O’Rourke won’t attend Saturday’s forum. But his first Iowa swing as a presidential candidate included stops in small towns that swung from Democrats to Republicans in 2016.

He didn’t change much of his message – during the swing O’Rourke still talked about the need for gun control, legal marijuana and a compassionate immigration program. But his top strategist in the state, Norm Sterzenbach, said the key was to bring those policies to people that hadn’t heard directly from Democrats before.

“Maybe those ideas you like, maybe you don’t, but you’ll never know if we’re not in there communicating,” he said.

New York Sen. Kirsten Gillibrand recently visited the same swath of eastern Iowa, pitching herself to voters as a candidate who could defeat Trump because she’s won in red areas of New York.

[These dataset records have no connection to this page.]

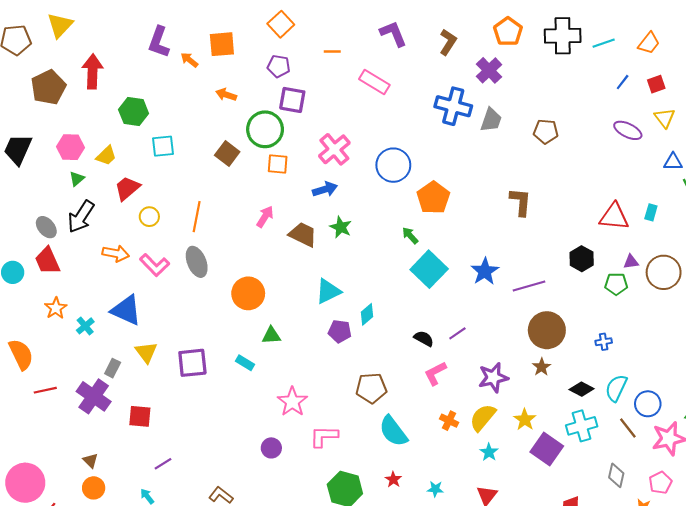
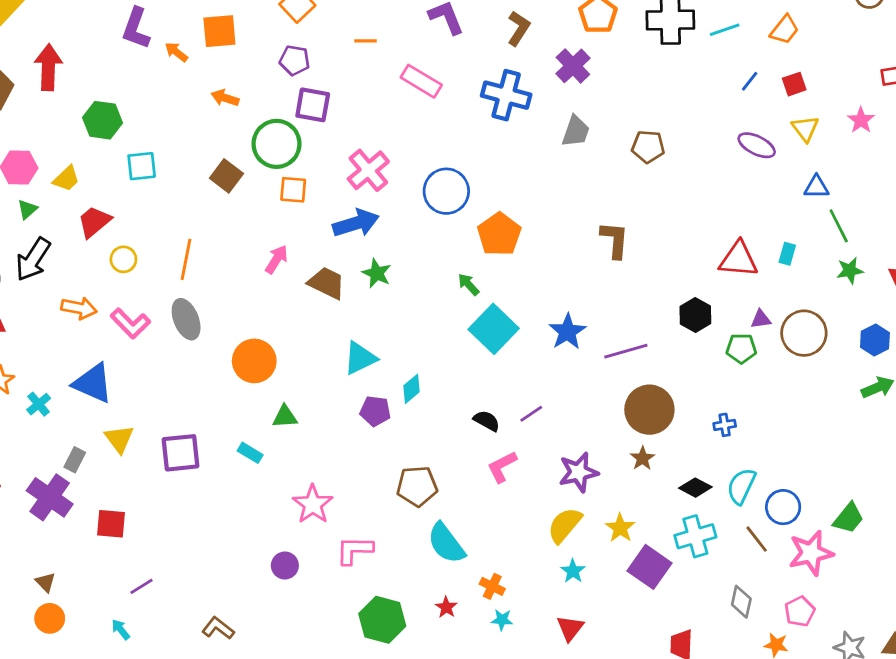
blue cross: (453, 106) -> (506, 95), moved
blue arrow: (325, 189) -> (356, 223), size x1.4
orange cross: (449, 421) -> (492, 586), moved

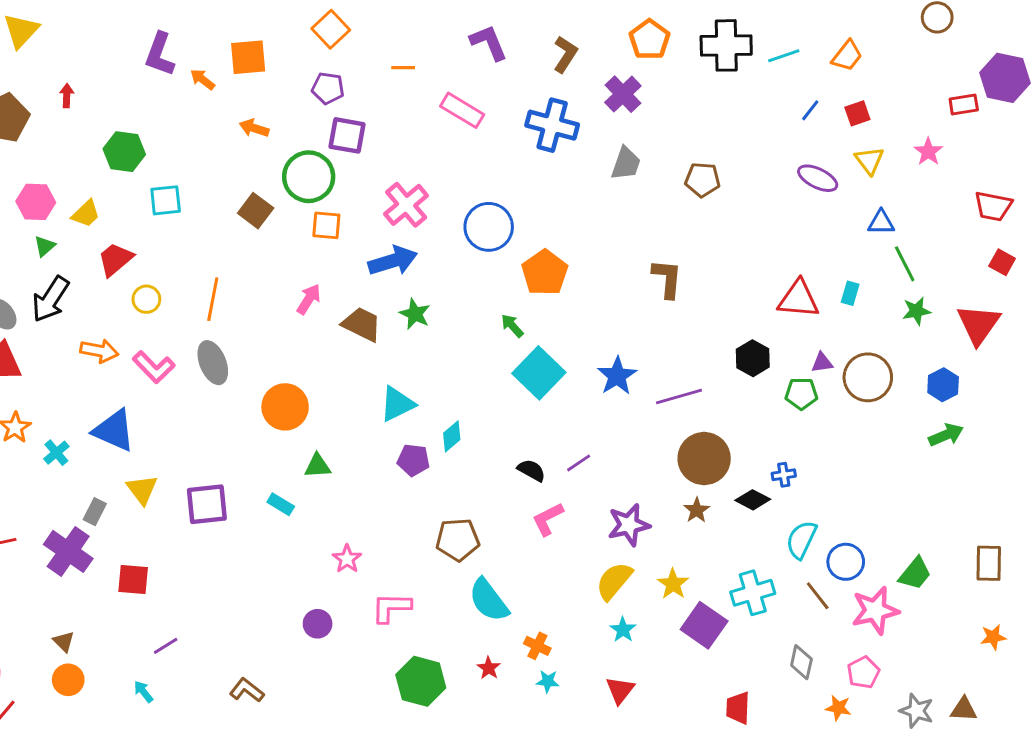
red arrow: (48, 67) -> (67, 96), size x0.5
black diamond: (695, 488) -> (753, 500), moved
pink star: (313, 504) -> (347, 559), size x0.7

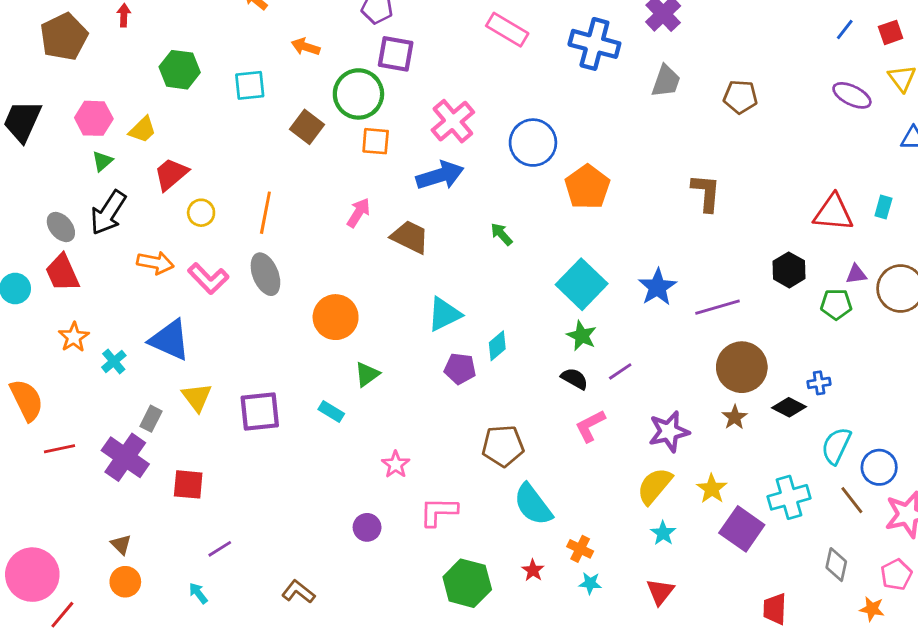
cyan square: (166, 200) -> (250, 85), moved
green star: (415, 314) -> (582, 336), moved
green arrow: (512, 326) -> (501, 234), moved
green triangle: (318, 466) -> (367, 374), turned -32

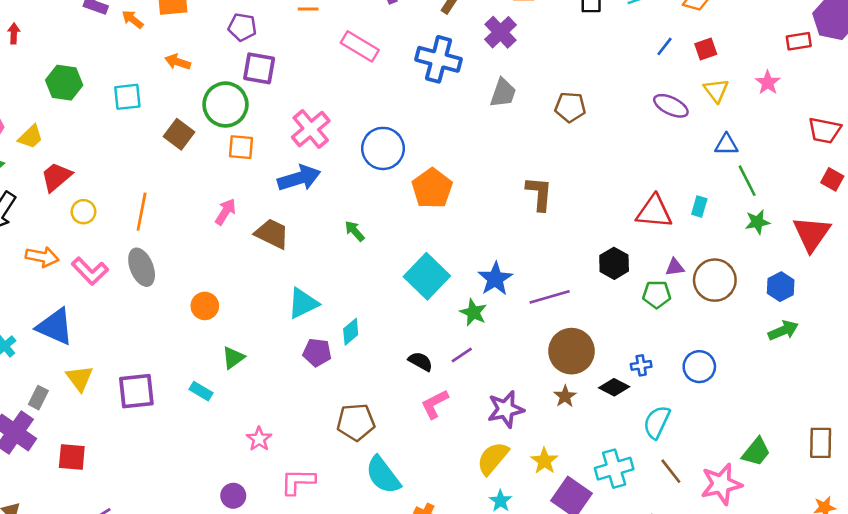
orange circle: (336, 317) -> (205, 306), size x0.7
green star: (582, 336) -> (473, 312), moved
blue circle: (879, 467) -> (699, 367), moved

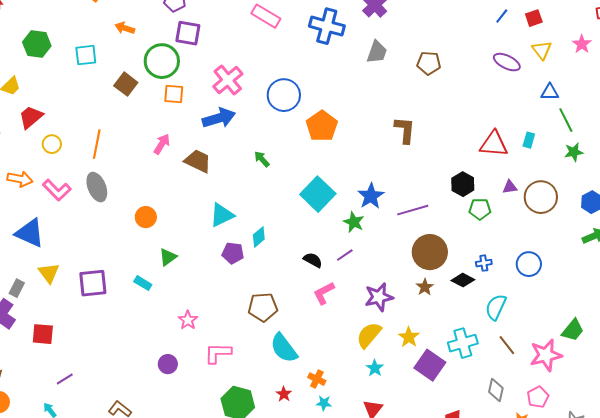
green pentagon: (657, 294) -> (480, 209), moved

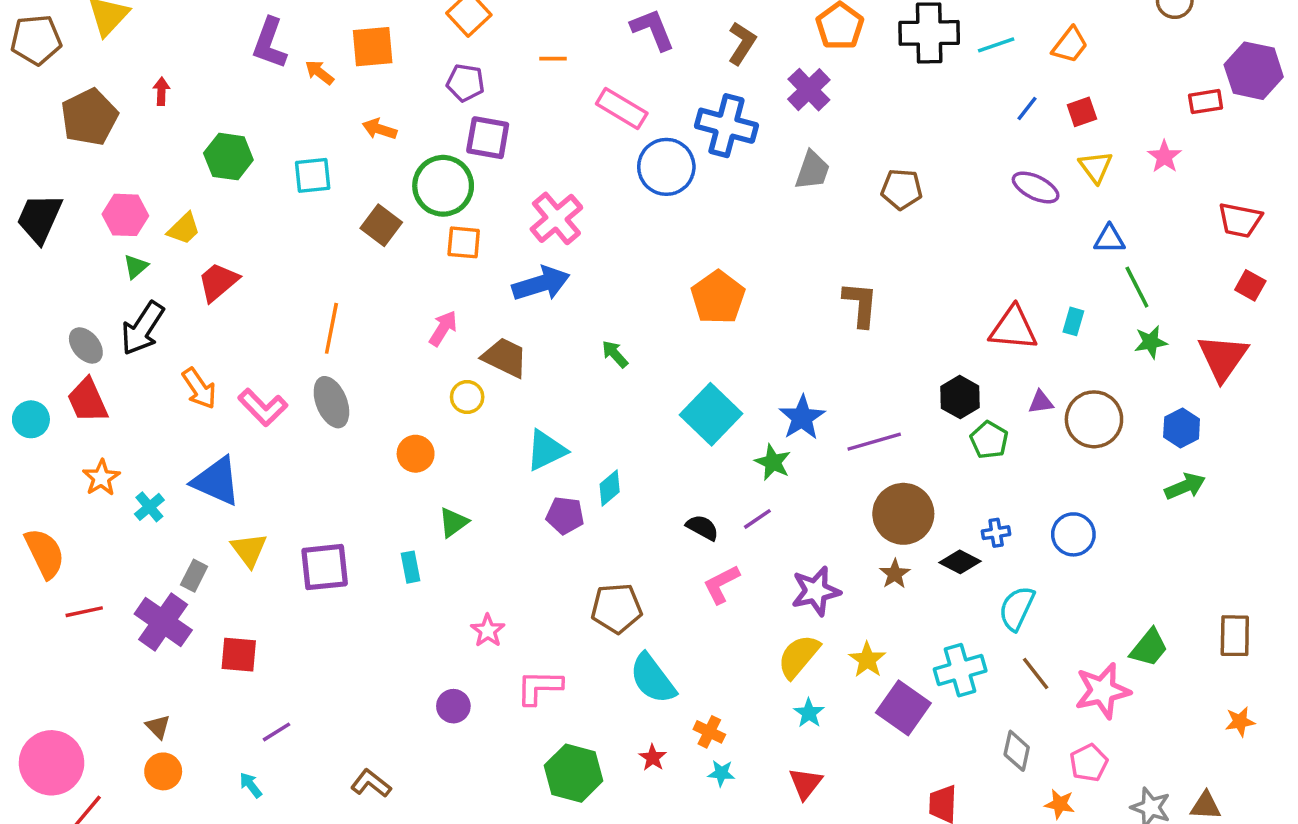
blue circle: (284, 95) -> (666, 167), moved
yellow circle: (52, 144) -> (467, 397), moved
orange arrow: (20, 179) -> (199, 388), turned 45
green pentagon: (480, 209) -> (989, 440), turned 30
cyan rectangle: (143, 283) -> (410, 567), turned 48

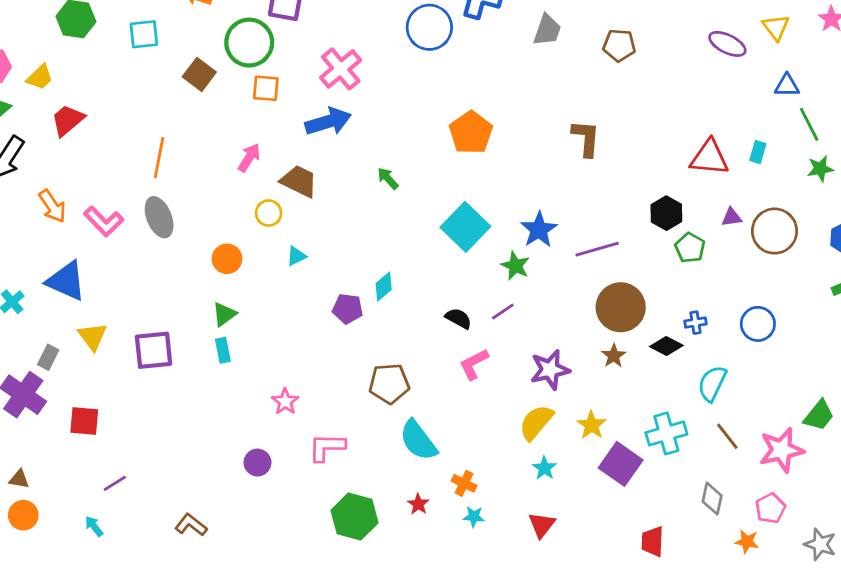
cyan triangle: (546, 450) -> (296, 256), moved, size x0.6
green triangle: (453, 522) -> (224, 314), moved
brown triangle: (158, 727) -> (19, 479), turned -35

She, too, didn’t shy away from embracing progressive policies like gun control, universal health care and the Green New Deal, and she touted her work on the repeal of Don’t Ask Don’t Tell, the policy prohibiting gays from serving openly in the military, everywhere she went.

Neither Gillibrand nor O’Rourke won everyone over. Tom Courtney, the Des Moines County Democratic Party chairman, hosted an event for both candidates and said he wasn’t impressed by their message.

“O’Rourke didn’t, and (Gillibrand) didn’t make a good case for rural Iowa either – nobody’s doing that yet. She was talking a lot of issues that liberals always talk about,” he said, like leadership on the global stage, the president’s morals or abortion rights. “Trump got elected by telling people he was gonna fix their lives. I’m not hearing that here.”

The rural forum will offer candidates the opportunity to discuss policies that will have a more direct impact on rural voters and farmers – and explain how some of their more sweeping proposals, like the Green New Deal, would help at the local level. Lehman said he believes there’s space in the conversation with farmers to address things like climate change and immigration, but candidates have to start bringing that message directly to them.

“We’re encouraged that candidates are spending time and energy to think about what good rural policy is – we hope that the thing we’re doing on Saturday is the beginning of the conversation we’ll have all during the caucus season,” he said.